Pathogenesis of our patient with EBV infection seems to be one of the possible candidates for CR in RA treatment. RA is characterized by defects in central B cell tolerance mechanisms and impaired T-cell responses to EBV antigens (Samuels et al. 2005, Lunemann et al. 2008). In fact, high titer of anti-EBV antibody was detected in our case, suggesting the involvement of the continuous EBV infection (Toussirot and Roudier 2008). Moreover, increased viral replication enhances EBV-specific immune responses in RA, which is followed by the increased frequencies of EBV-specific and IFN-γ-producing CD8+ T cells in peripheral blood with high level of viral genomes (Lunemann et al. 2008). Tan et al. have reported that the virus-specific CD8+ T cells within the joint showed activated and differentiated phenotype and played a ‘bystander’ role in the maintenance of inflammation in RA patients (Tan et al. 2000). These immune dysfunctions might be related with the mechanism of RA pathogenesis and the increased risk of lymphomas under immunosuppressive therapy. Moreover, previous study showed that lymphomas are often observed in EBV-positive patients with RA (Samuels et al. 2005). In our case, the serum examination before administrating of TNF-α inhibitors showed high titers of anti-EBV antigen IgG, and lymph node biopsy after administrating of TNF-α inhibitors revealed EBV derived LPD. This case report might suggest a possible predictor for good response and CR with anti-TNF therapy.

Subsequent mechanistic studies have addressed the involvement of TNF-α antagonists in TNF induced apoptosis. Latest data suggest that reverse signaling can be induced by TNF-α antagonists to induce the cytokine suppression and apoptosis via ligation of cell surface transmembrane TNF (tmTNF) (Wong et al. 2008). Actually ADA has high potential to induce apoptosis by the binding to tmTNF-α with its high affinity (Shen et al. 2006), and Infliximab affects EBV-positive B cell survival due to the increased expression of TNF-α (Baran-Marszak et al. 2006) suggests that the administration of TNF-α inhibitors might induce apoptosis in EBV infected B cells due to the high production of TNF-α in latent infected lymph node.
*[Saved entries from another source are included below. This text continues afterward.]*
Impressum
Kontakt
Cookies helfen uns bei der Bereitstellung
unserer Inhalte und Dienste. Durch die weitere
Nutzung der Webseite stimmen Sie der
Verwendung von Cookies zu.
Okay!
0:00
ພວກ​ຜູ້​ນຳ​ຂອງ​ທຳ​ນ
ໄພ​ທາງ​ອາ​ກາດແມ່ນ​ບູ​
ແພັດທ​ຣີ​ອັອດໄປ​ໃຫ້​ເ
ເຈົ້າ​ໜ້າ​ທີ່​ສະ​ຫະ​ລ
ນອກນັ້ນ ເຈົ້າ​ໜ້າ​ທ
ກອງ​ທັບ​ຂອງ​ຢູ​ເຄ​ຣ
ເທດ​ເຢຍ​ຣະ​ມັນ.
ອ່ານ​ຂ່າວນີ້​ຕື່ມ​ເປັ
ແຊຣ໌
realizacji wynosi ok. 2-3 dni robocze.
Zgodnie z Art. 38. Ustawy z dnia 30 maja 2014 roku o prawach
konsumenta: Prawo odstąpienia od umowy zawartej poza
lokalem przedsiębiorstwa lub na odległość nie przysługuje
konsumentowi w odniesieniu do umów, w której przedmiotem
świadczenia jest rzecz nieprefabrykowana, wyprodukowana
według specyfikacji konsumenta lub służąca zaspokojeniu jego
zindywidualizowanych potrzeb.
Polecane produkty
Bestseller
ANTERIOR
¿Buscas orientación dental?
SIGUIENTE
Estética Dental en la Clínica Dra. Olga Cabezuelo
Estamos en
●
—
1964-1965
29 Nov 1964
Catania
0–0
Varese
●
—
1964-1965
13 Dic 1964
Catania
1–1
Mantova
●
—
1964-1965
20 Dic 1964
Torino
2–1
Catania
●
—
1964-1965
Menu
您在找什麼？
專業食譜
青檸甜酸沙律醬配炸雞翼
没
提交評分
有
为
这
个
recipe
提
In our case, we consider the possibility that the anti-TNF inhibitor induces apoptosis in LPD that leads to complete remission. The occurrence of LPD in RA patient with receiving immunosuppressive therapy is recognized as the “Immunodeficiency-associated LPDs” by the World Health Organization (WHO) and a possible link between TNF-α inhibitors treatment and increased risk of lymphoma has been suggested (Das et al. 2004). Taken together it is suggested that the administration of ADA plus MTX caused the driving re-activation of the EBV, and leads to EBV-associated LPD under immune-suppressive status. Increased awareness is necessary to monitor the possible occurrence of LPD before and after starting immune suppressive therapy.

Conclusions

In this case, we experienced the remission of LPD after CR with combined therapy with ADA and MTX. RA is a polygenetic disease, it makes difficult to unveil the pathogenesis of RA and treatment. More evidence and further investigations are required for elucidating the mechanism of complete remission and establishing optimal treatment strategies.